══ Record set ══

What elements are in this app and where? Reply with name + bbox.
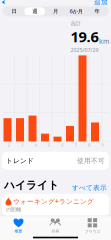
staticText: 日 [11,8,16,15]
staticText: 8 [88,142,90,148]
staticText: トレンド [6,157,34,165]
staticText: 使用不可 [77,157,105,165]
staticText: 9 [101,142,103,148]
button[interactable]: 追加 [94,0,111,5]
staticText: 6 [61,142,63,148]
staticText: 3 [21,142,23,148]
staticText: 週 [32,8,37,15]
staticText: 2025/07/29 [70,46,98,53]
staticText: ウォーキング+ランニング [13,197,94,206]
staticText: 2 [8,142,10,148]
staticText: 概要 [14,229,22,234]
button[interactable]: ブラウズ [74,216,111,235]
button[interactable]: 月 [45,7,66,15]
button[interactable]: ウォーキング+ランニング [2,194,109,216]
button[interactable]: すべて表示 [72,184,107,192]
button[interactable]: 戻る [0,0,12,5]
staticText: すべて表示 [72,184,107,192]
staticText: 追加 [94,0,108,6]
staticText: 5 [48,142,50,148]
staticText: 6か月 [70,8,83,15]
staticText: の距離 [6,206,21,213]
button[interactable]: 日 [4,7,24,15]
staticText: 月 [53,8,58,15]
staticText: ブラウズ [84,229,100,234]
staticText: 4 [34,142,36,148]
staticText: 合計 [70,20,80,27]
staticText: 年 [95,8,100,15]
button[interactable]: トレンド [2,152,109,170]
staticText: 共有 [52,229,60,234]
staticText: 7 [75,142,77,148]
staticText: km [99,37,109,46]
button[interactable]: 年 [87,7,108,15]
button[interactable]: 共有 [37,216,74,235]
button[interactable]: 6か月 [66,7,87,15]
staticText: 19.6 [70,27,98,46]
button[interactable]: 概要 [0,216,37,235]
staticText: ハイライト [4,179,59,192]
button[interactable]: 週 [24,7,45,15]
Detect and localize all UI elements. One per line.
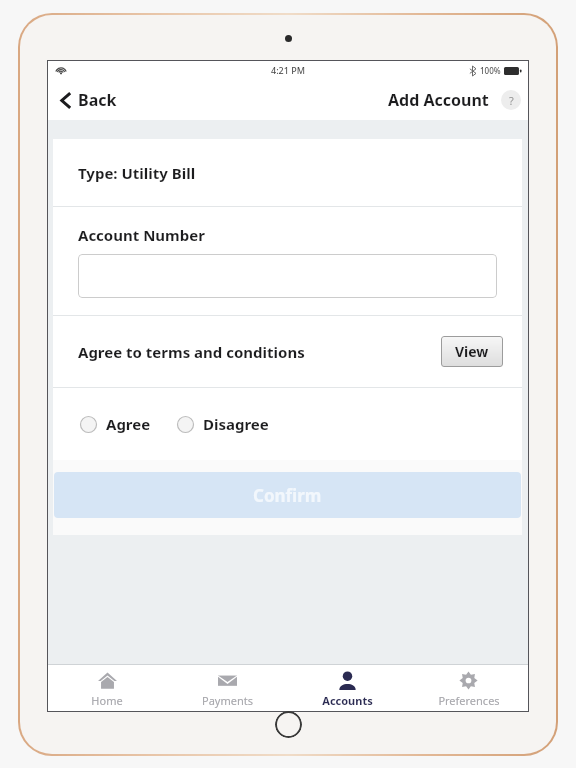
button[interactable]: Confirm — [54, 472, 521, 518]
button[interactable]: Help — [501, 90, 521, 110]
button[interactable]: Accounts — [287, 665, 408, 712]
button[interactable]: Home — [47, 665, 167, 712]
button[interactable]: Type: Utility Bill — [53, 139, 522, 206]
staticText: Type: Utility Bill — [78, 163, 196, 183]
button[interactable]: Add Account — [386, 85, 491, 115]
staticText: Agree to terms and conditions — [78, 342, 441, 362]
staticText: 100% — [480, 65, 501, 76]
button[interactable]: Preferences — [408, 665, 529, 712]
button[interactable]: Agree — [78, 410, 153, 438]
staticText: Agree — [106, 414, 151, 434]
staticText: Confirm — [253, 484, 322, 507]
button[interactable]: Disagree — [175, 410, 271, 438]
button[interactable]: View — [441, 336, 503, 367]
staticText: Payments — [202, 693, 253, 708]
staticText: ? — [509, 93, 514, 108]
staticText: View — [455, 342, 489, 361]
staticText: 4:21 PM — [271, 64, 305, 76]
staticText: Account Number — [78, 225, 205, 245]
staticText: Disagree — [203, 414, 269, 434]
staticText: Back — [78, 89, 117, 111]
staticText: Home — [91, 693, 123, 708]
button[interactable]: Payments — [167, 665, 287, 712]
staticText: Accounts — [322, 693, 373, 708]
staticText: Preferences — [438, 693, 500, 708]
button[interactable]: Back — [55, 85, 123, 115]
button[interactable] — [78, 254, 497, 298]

═══
══ Record set ══

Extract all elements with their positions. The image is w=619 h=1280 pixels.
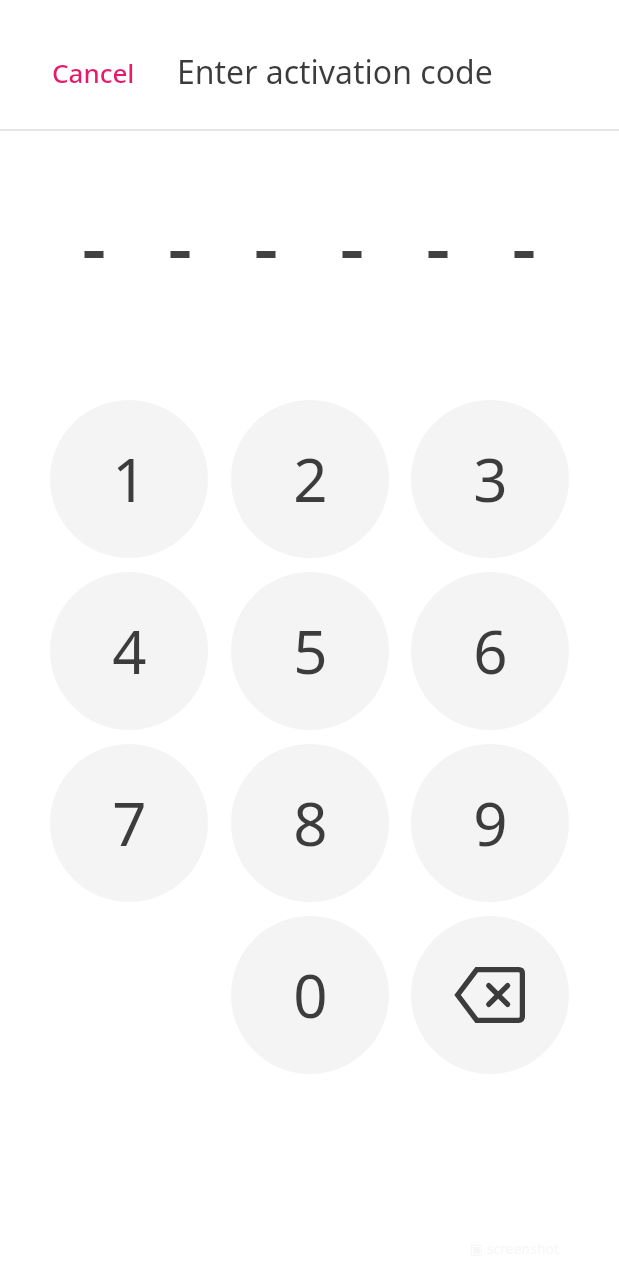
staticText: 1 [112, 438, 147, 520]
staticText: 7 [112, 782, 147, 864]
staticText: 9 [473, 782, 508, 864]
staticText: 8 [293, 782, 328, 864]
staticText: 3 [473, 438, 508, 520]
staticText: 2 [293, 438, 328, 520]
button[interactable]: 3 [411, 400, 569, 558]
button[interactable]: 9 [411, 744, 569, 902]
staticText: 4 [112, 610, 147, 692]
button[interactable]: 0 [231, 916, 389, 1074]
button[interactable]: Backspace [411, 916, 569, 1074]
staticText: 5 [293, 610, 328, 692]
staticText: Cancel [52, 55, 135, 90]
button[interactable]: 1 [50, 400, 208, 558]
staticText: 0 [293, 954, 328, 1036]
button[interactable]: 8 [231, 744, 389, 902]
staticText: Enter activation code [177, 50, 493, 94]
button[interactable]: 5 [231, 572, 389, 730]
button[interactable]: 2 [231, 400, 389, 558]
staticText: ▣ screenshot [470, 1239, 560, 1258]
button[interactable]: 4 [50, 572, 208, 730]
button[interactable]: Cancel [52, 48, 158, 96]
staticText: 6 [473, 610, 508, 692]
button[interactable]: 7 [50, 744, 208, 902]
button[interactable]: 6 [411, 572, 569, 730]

═══

Instructions to follow → Reply with the number of lines in the entries that hold the word "Cancel", and add no other words.

Exercise answer → 2